As you would have a hardware NAND dumping setup anyway recovering from a brick caused by Gateway's code like ichfly explained would only be an inconvenience.

But the question is, why? Why would you go through all tha trouble just to watch a video that you can watch right now without any of that hassle? The video's not that great that it's worth keeping and watching over and over.

Well, it'd probably be more than just the video, since from there, I can use any firmware for various flashcards as well.

 

[gamesquest1]

Well, it'd probably be more than just the video, since from there, I can use any firmware for various flashcards as well.

if you mean NDS flashcards, they don't work in emunand

 

[Apache Thunder]

Yeah I think you have to be in "Classic Mode" for retail carts (that includes other flashcarts) to work correctly. I don't know if that mode will work on a 1.1 firmware and I don't know if you can use it in emunand or not.

 

[loco365]

Well, I guess with all the hassle that is setting up this emuNAND, I'm just going to stick to keeping an emunand of 4.1. I just picked up the 3DS and I've so far updated it to 2.2U, I don't have any 4.X games besides Animal Crossing, which has 4.5 and won't work with my AK2i.

 

[zhdarkstar]

Well, I guess with all the hassle that is setting up this emuNAND, I'm just going to stick to keeping an emunand of 4.1. I just picked up the 3DS and I've so far updated it to 2.2U, I don't have any 4.X games besides Animal Crossing, which has 4.5 and won't work with my AK2i.

I just checked http://3ds.essh.co/ and found a bunch of games that come with 4.1 on them. If you don't have any of those games, then you can go to your local used game store and use a little social engineering to get your 2.2 3DS updated if they have any of the games on the list.

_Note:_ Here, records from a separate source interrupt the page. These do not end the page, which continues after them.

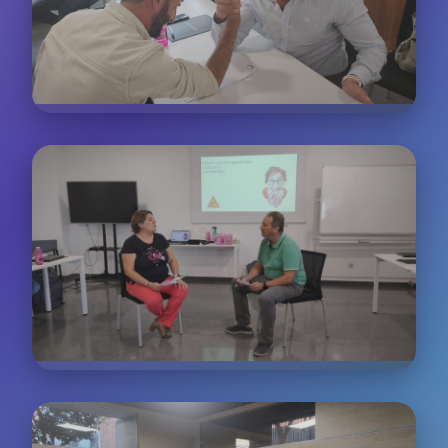
Casos Prácticos
Análisis de situaciones reales basadas en nuestra
experiencia con más de 200 empresas
Experiencia del Cliente
Workshops especializados en mejorar cada punto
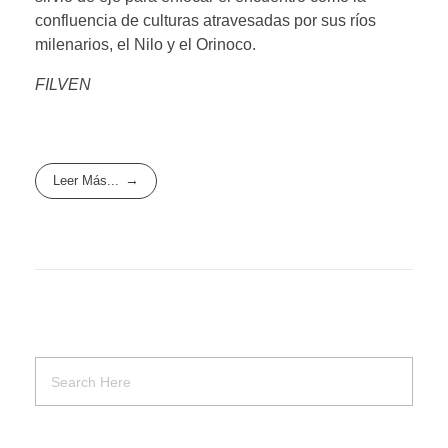
confluencia de culturas atravesadas por sus ríos
milenarios, el Nilo y el Orinoco.
FILVEN
Leer Más...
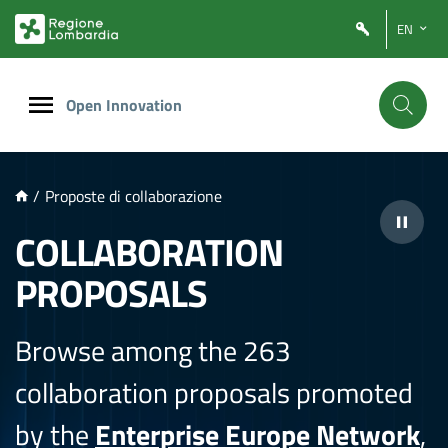
NTENUTO PRINCIPALE
EN
Open Innovation
/
Proposte di collaborazione
COLLABORATION
PROPOSALS
Browse among the 263
collaboration proposals promoted
by the
Enterprise Europe Network
,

All you gotta do is ask them if you could test the cartridge out to make sure that it works properly. Insert cart, update to 4.1, hand cart back to clerk with excuse that you didn't want the game after all.

 

[loco365]

I just checked http://3ds.essh.co/ and found a bunch of games that come with 4.1 on them. If you don't have any of those games, then you can go to your local used game store and use a little social engineering to get your 2.2 3DS updated if they have any of the games on the list. All you gotta do is ask them if you could test the cartridge out to make sure that it works properly. Insert cart, update to 4.1, hand cart back to clerk with excuse that you didn't want the game after all.

I have friends that have 4.1 games, so I'll probably bug them tomorrow.